TASK DETAILS :: Go through the records and give each one again exactly.

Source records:
=-=-=-=-=
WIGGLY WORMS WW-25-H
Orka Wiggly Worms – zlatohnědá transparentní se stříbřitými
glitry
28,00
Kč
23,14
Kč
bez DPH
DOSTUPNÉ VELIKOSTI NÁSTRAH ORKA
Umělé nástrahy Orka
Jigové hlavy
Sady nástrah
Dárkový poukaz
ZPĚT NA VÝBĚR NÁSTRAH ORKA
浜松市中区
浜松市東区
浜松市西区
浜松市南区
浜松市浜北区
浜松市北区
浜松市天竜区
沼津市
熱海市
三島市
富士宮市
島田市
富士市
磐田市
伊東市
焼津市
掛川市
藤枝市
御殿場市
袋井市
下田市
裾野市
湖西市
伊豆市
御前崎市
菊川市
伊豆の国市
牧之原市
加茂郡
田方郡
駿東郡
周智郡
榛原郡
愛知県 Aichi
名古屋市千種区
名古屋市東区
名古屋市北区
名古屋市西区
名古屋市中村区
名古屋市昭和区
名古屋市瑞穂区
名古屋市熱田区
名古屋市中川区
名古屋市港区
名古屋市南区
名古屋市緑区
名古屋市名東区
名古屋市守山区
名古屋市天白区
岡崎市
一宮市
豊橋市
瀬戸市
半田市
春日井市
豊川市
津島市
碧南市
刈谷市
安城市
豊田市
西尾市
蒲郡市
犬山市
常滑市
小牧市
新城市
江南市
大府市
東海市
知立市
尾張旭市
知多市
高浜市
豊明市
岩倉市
=-=-=-=-=
PROBLEM SOLUTION ::
WIGGLY WORMS WW-25-H
Orka Wiggly Worms – zlatohnědá transparentní se stříbřitými
glitry
28,00
Kč
23,14
Kč
bez DPH
DOSTUPNÉ VELIKOSTI NÁSTRAH ORKA
Umělé nástrahy Orka
Jigové hlavy
Sady nástrah
Dárkový poukaz
ZPĚT NA VÝBĚR NÁSTRAH ORKA
浜松市中区
浜松市東区
浜松市西区
浜松市南区
浜松市浜北区
浜松市北区
浜松市天竜区
沼津市
熱海市
三島市
富士宮市
島田市
富士市
磐田市
伊東市
焼津市
掛川市
藤枝市
御殿場市
袋井市
下田市
裾野市
湖西市
伊豆市
御前崎市
菊川市
伊豆の国市
牧之原市
加茂郡
田方郡
駿東郡
周智郡
榛原郡
愛知県 Aichi
名古屋市千種区
名古屋市東区
名古屋市北区
名古屋市西区
名古屋市中村区
名古屋市昭和区
名古屋市瑞穂区
名古屋市熱田区
名古屋市中川区
名古屋市港区
名古屋市南区
名古屋市緑区
名古屋市名東区
名古屋市守山区
名古屋市天白区
岡崎市
一宮市
豊橋市
瀬戸市
半田市
春日井市
豊川市
津島市
碧南市
刈谷市
安城市
豊田市
西尾市
蒲郡市
犬山市
常滑市
小牧市
新城市
江南市
大府市
東海市
知立市
尾張旭市
知多市
高浜市
豊明市
岩倉市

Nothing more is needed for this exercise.